ITEM: China is winning the race to 5G. The US is not. US mobile industry group CTIA is very, very upset about that, and is now demanding that the US government Do Something about it for the good of the country before it’s too late.
This is based on two analyst reports commissioned by CTIA – one by Analysys Mason ranking 5G readiness in ten countries, and another from Recon Analytics demonstrating how the US “won” the 4G race, the economic benefits it received as its prize for winning, and what the US stands to lose if it doesn’t do the same with 5G.
Here are Analysys Mason’s Top 10 5G-ready countries:
The report doesn’t explain what those dots mean, but Analysys Mason says it studied 5G spectrum and infrastructure policies as well the commercial industry plans of each of the ten countries. China currently has the edge because “all major Chinese providers have committed to specific launch dates and the government has committed to at least 100 MHz of mid-band spectrum and 2,000 MHz of high-band spectrum for each wireless provider.”
The CTIA is worried that the US is only third on that list, not least because the other report from Recon Analytics emphasizes the economic importance of being at the top of the list [via the press release]:
“When countries lose global leadership in a generation of wireless, jobs are shed and technology innovation gets exported overseas,” said Roger Entner, Founder, Recon Analytics. “Conversely, leading the world in wireless brings significant economic benefits, as the US has seen with its 4G leadership. These are the serious stakes that face American policymakers in the escalating global race to 5G.”
That’s why CTIA president and CEO Meredith Attwell Baker is urging US policymakers to “reform local zoning rules and unlock access to mid-band spectrum as part of a broader spectrum pipeline plan” so that the US can “leapfrog China”, because “the United States will not get a second chance to win the global 5G race”.
My first thought:
I confess I am bamboozled by the concept of 5G being a must-win race between nations. Because that was never really the case with the previous Gs. Yes, GSM was European in origin and CDMA was American, but only select politicians framed it as a specific US vs EU battle for economic supremacy. For the mobile industry, it was mostly about which technology was better and offered attractive economies of scale.
That said, there is this mad scramble in some markets to be the first on the block to launch 5G, although that’s more the usual operator brinksmanship. Certainly some governments are promoting 5G for the bragging rights about digital readiness and/or attracting investment.
But the CTIA and the Recon report seem to take that to the next level. What’s at stake here, according to Recon, is the GDP growth that comes with leading the generational charge. Much of that growth comes not just from the networks themselves, but much from the ecosystems that will grow on top of those networks. For example, smartphones and OS-based apps ecosystems were enabled by the spread of 4G network rollouts.
But Recon seems to be arguing that if you don’t have the networks inside the country, all that innovation will happen somewhere else. Yet operators work with overseas vendors all the time. It’s hard to believe Apple would never have invented the smartphone or apps stores if there had been no 4G networks in the US – in fact, there weren’t any 4G neworks at the time. Famously, the first iPhone didn’t even support 3G. So I don’t understand what Recon is getting at here.
Meanwhile, the GSMA has a ton of reports telling regulators that pro-mobile investment and spectrum policies will boost your GDP upwards at least several percentage points, create millions of jobs, and make your country a much better place for everyone. But again, Recon and CTIA argue that it’s not enough to invest in 5G – you have to lead that investment over every other country in the world or you will suffer the consequences … even if the consequences are that your GDP grows only (let’s say) 8% rather than 10%.

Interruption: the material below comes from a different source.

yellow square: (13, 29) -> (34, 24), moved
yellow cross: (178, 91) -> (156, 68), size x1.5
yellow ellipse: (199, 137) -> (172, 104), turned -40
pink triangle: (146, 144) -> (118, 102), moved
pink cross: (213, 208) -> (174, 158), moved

This may make sense to economists, but I’m struggling to think of 5G in terms of national competition for global economic dominance, or as a zero-sum game where one country’s advancement comes at the direct expense of everyone else. If nothing else, when you look at the above chart and see how narrow that gap is between the top three, it’s hard to believe that spells certain economic doom and failure for everyone below China on that list.
Consequently, I have my suspicions that the CTIA is mainly using these reports as a cattle prod to convince the FCC to step up its game in releasing 5G spectrum and making it easier to roll out small cells, etc. And, you know, fair enough. The GSMA is doing that with every government regulator who will listen.
But I also have a feeling that they’re banking on the Trump administration’s economic war with China, Congressional paranoia over vendors like Huawei and ZTE being spies for the Chinese government, and the worry by at least one person in the National Security Council that if Huawei wins the 5G race, China will somehow win control of the entire global internet (spoiler: it won’t, because that’s not how 5G or the internet work).
I’m guessing, of course. But I did notice that the CTIA report superficially seems way more concerned about China being ahead of the US in 5G than it is about South Korea also being ahead. I’m just saying.